Angelbachtal. Knapp drei Stunden wurde am Donnerstagabend informiert und diskutiert in der Sonnenberghalle: Rund 120 Bürger waren zur Bürgerversammlung gekommen, bei der vor allem die Bevölkerungsentwicklung in Angelbachtal und die Schaffung von Bauflächen im Vordergrund standen.

Rege machten die Bürgerinnen und Bürger von der Möglichkeit Gebrauch, Fragen zu stellen oder ihre Meinung kundzutun. Neben kritischen und teils emotionalen Äußerungen war ein deutlicher Zuspruch für die Prüfung und Schaffung von Neubauflächen zu erkennen.

Zunächst ging Hauptamtsleiter Diethelm Brecht, wie auch schon bei der letzten Gemeinderatssitzung im vergangenen Jahr, auf die statistischen Zahlen zur Bevölkerungsentwicklung ein. Im Rückblick auf die letzten 20 Jahre hätte die Gemeinde ohne den Zuzug in die Neubaugebiete und die Innenentwicklung rund 930 Einwohner weniger. Als Beispiel führte Brecht an, dass ohne die Baugebiete der letzten 20 Jahre, alleine die Finanzzuweisungen jährlich 1,4 Millionen Euro niedriger wären: Maßnahmen oder Personal in Kinderbetreuung oder in der Verwaltung müssten eingespart werden, klang in der Versammlung an. Deutlich wurde der Hauptamtsleiter in seinem Fazit, "Wenn wir nicht entgegensteuern, geraten wir in einen negativen Abwärtsstrudel, in dem sich bereits viele ländliche Gemeinden im Kraichgau befinden."
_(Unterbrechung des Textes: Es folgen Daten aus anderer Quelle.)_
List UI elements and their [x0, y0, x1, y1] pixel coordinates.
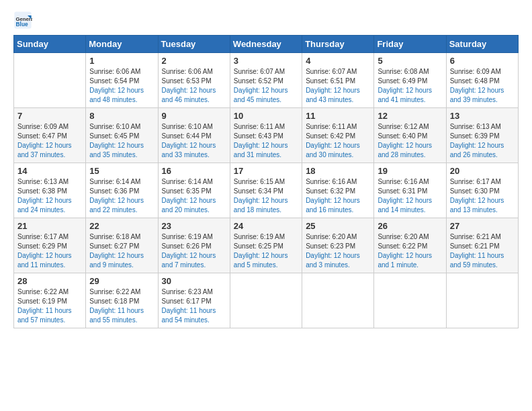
- day-number: 18: [306, 166, 370, 176]
- calendar-header-monday: Monday: [86, 36, 158, 53]
- calendar-cell-4-5: [374, 273, 446, 328]
- day-number: 11: [306, 111, 370, 121]
- daylight-hours: Daylight: 12 hours and 37 minutes.: [17, 142, 72, 158]
- daylight-hours: Daylight: 11 hours and 59 minutes.: [450, 252, 504, 269]
- calendar-cell-0-2: 2 Sunrise: 6:06 AM Sunset: 6:53 PM Dayli…: [158, 53, 230, 108]
- daylight-hours: Daylight: 12 hours and 24 minutes.: [17, 197, 72, 214]
- day-number: 20: [450, 166, 515, 176]
- daylight-hours: Daylight: 12 hours and 26 minutes.: [450, 142, 504, 158]
- day-number: 30: [162, 276, 226, 286]
- day-info: Sunrise: 6:19 AM Sunset: 6:26 PM Dayligh…: [162, 232, 226, 270]
- calendar-cell-4-2: 30 Sunrise: 6:23 AM Sunset: 6:17 PM Dayl…: [158, 273, 230, 328]
- calendar-header-tuesday: Tuesday: [158, 36, 230, 53]
- day-info: Sunrise: 6:19 AM Sunset: 6:25 PM Dayligh…: [234, 232, 298, 270]
- calendar-cell-0-0: [14, 53, 86, 108]
- daylight-hours: Daylight: 12 hours and 45 minutes.: [234, 87, 288, 103]
- daylight-hours: Daylight: 12 hours and 18 minutes.: [234, 197, 288, 214]
- calendar-week-1: 7 Sunrise: 6:09 AM Sunset: 6:47 PM Dayli…: [14, 108, 519, 163]
- daylight-hours: Daylight: 12 hours and 14 minutes.: [378, 197, 432, 214]
- daylight-hours: Daylight: 12 hours and 39 minutes.: [450, 87, 504, 103]
- day-info: Sunrise: 6:16 AM Sunset: 6:32 PM Dayligh…: [306, 177, 370, 215]
- day-number: 15: [89, 166, 154, 176]
- day-number: 12: [378, 111, 442, 121]
- calendar-header-sunday: Sunday: [14, 36, 86, 53]
- daylight-hours: Daylight: 12 hours and 48 minutes.: [89, 87, 144, 103]
- calendar-cell-4-1: 29 Sunrise: 6:22 AM Sunset: 6:18 PM Dayl…: [86, 273, 158, 328]
- day-number: 23: [162, 221, 226, 231]
- calendar-cell-3-5: 26 Sunrise: 6:20 AM Sunset: 6:22 PM Dayl…: [374, 218, 446, 273]
- day-number: 6: [450, 56, 515, 66]
- calendar-cell-4-6: [446, 273, 518, 328]
- calendar-header-wednesday: Wednesday: [230, 36, 302, 53]
- day-info: Sunrise: 6:20 AM Sunset: 6:22 PM Dayligh…: [378, 232, 442, 270]
- day-info: Sunrise: 6:06 AM Sunset: 6:53 PM Dayligh…: [162, 67, 226, 105]
- calendar: SundayMondayTuesdayWednesdayThursdayFrid…: [13, 35, 519, 328]
- day-number: 22: [89, 221, 154, 231]
- calendar-cell-0-5: 5 Sunrise: 6:08 AM Sunset: 6:49 PM Dayli…: [374, 53, 446, 108]
- day-info: Sunrise: 6:22 AM Sunset: 6:18 PM Dayligh…: [89, 287, 154, 325]
- calendar-week-3: 21 Sunrise: 6:17 AM Sunset: 6:29 PM Dayl…: [14, 218, 519, 273]
- calendar-cell-4-0: 28 Sunrise: 6:22 AM Sunset: 6:19 PM Dayl…: [14, 273, 86, 328]
- day-info: Sunrise: 6:06 AM Sunset: 6:54 PM Dayligh…: [89, 67, 154, 105]
- daylight-hours: Daylight: 12 hours and 41 minutes.: [378, 87, 432, 103]
- daylight-hours: Daylight: 12 hours and 35 minutes.: [89, 142, 144, 158]
- logo-icon: General Blue: [13, 11, 32, 30]
- calendar-cell-2-1: 15 Sunrise: 6:14 AM Sunset: 6:36 PM Dayl…: [86, 163, 158, 218]
- day-number: 1: [89, 56, 154, 66]
- day-info: Sunrise: 6:14 AM Sunset: 6:36 PM Dayligh…: [89, 177, 154, 215]
- daylight-hours: Daylight: 12 hours and 1 minute.: [378, 252, 432, 269]
- day-number: 26: [378, 221, 442, 231]
- day-info: Sunrise: 6:14 AM Sunset: 6:35 PM Dayligh…: [162, 177, 226, 215]
- day-info: Sunrise: 6:07 AM Sunset: 6:52 PM Dayligh…: [234, 67, 298, 105]
- calendar-week-4: 28 Sunrise: 6:22 AM Sunset: 6:19 PM Dayl…: [14, 273, 519, 328]
- calendar-cell-2-0: 14 Sunrise: 6:13 AM Sunset: 6:38 PM Dayl…: [14, 163, 86, 218]
- day-info: Sunrise: 6:18 AM Sunset: 6:27 PM Dayligh…: [89, 232, 154, 270]
- calendar-cell-3-1: 22 Sunrise: 6:18 AM Sunset: 6:27 PM Dayl…: [86, 218, 158, 273]
- day-number: 9: [162, 111, 226, 121]
- daylight-hours: Daylight: 12 hours and 22 minutes.: [89, 197, 144, 214]
- calendar-cell-0-1: 1 Sunrise: 6:06 AM Sunset: 6:54 PM Dayli…: [86, 53, 158, 108]
- day-info: Sunrise: 6:09 AM Sunset: 6:47 PM Dayligh…: [17, 122, 82, 160]
- calendar-cell-1-3: 10 Sunrise: 6:11 AM Sunset: 6:43 PM Dayl…: [230, 108, 302, 163]
- day-number: 3: [234, 56, 298, 66]
- calendar-cell-2-5: 19 Sunrise: 6:16 AM Sunset: 6:31 PM Dayl…: [374, 163, 446, 218]
- day-number: 28: [17, 276, 82, 286]
- daylight-hours: Daylight: 12 hours and 9 minutes.: [89, 252, 144, 269]
- daylight-hours: Daylight: 12 hours and 5 minutes.: [234, 252, 288, 269]
- calendar-cell-0-3: 3 Sunrise: 6:07 AM Sunset: 6:52 PM Dayli…: [230, 53, 302, 108]
- day-number: 4: [306, 56, 370, 66]
- daylight-hours: Daylight: 12 hours and 3 minutes.: [306, 252, 360, 269]
- daylight-hours: Daylight: 12 hours and 20 minutes.: [162, 197, 216, 214]
- calendar-header-thursday: Thursday: [302, 36, 374, 53]
- day-info: Sunrise: 6:13 AM Sunset: 6:38 PM Dayligh…: [17, 177, 82, 215]
- calendar-cell-1-5: 12 Sunrise: 6:12 AM Sunset: 6:40 PM Dayl…: [374, 108, 446, 163]
- day-number: 19: [378, 166, 442, 176]
- daylight-hours: Daylight: 12 hours and 31 minutes.: [234, 142, 288, 158]
- day-number: 27: [450, 221, 515, 231]
- day-number: 17: [234, 166, 298, 176]
- day-number: 13: [450, 111, 515, 121]
- calendar-cell-2-2: 16 Sunrise: 6:14 AM Sunset: 6:35 PM Dayl…: [158, 163, 230, 218]
- day-number: 21: [17, 221, 82, 231]
- calendar-header-friday: Friday: [374, 36, 446, 53]
- calendar-cell-3-2: 23 Sunrise: 6:19 AM Sunset: 6:26 PM Dayl…: [158, 218, 230, 273]
- day-info: Sunrise: 6:20 AM Sunset: 6:23 PM Dayligh…: [306, 232, 370, 270]
- daylight-hours: Daylight: 11 hours and 57 minutes.: [17, 307, 72, 324]
- logo: General Blue: [13, 11, 35, 30]
- day-number: 16: [162, 166, 226, 176]
- day-info: Sunrise: 6:10 AM Sunset: 6:45 PM Dayligh…: [89, 122, 154, 160]
- day-info: Sunrise: 6:13 AM Sunset: 6:39 PM Dayligh…: [450, 122, 515, 160]
- calendar-cell-1-6: 13 Sunrise: 6:13 AM Sunset: 6:39 PM Dayl…: [446, 108, 518, 163]
- day-number: 2: [162, 56, 226, 66]
- calendar-cell-0-4: 4 Sunrise: 6:07 AM Sunset: 6:51 PM Dayli…: [302, 53, 374, 108]
- day-info: Sunrise: 6:17 AM Sunset: 6:29 PM Dayligh…: [17, 232, 82, 270]
- day-number: 5: [378, 56, 442, 66]
- header: General Blue: [13, 11, 519, 30]
- day-info: Sunrise: 6:09 AM Sunset: 6:48 PM Dayligh…: [450, 67, 515, 105]
- daylight-hours: Daylight: 12 hours and 43 minutes.: [306, 87, 360, 103]
- calendar-header-row: SundayMondayTuesdayWednesdayThursdayFrid…: [14, 36, 519, 53]
- calendar-cell-1-2: 9 Sunrise: 6:10 AM Sunset: 6:44 PM Dayli…: [158, 108, 230, 163]
- day-number: 25: [306, 221, 370, 231]
- calendar-header-saturday: Saturday: [446, 36, 518, 53]
- daylight-hours: Daylight: 12 hours and 11 minutes.: [17, 252, 72, 269]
Bauverwaltungsleiter Daniel Oestrich informierte über Innenentwicklungsprojekte, von denen es in den letzten 15 Jahren 34 Stück gegeben hat. Als Anreiz wurde dazu im Jahr 2013 auch die Fördermöglichkeit über das Landessanierungsprogramm beschlossen, 44 private Sanierungs- oder Ordnungsmaßnahmen wurden dabei bisher mit 620.000 Euro gefördert. Das Programm läuft bis ins Jahr 2022. Auf Anregung aus dem Gemeinderat habe die Verwaltung auch die Eigentümer der 64 unbebauten Grundstücke im Gemeindegebiet angefragt, berichtete Oestrich: Die Rücklaufquote habe nur bei 34 Prozent gelegen, lediglich ein Eigentümer habe aktuelles Verkaufsinteresse geäußert, fünf beabsichtigen einen Verkauf in den kommenden zwei Jahren.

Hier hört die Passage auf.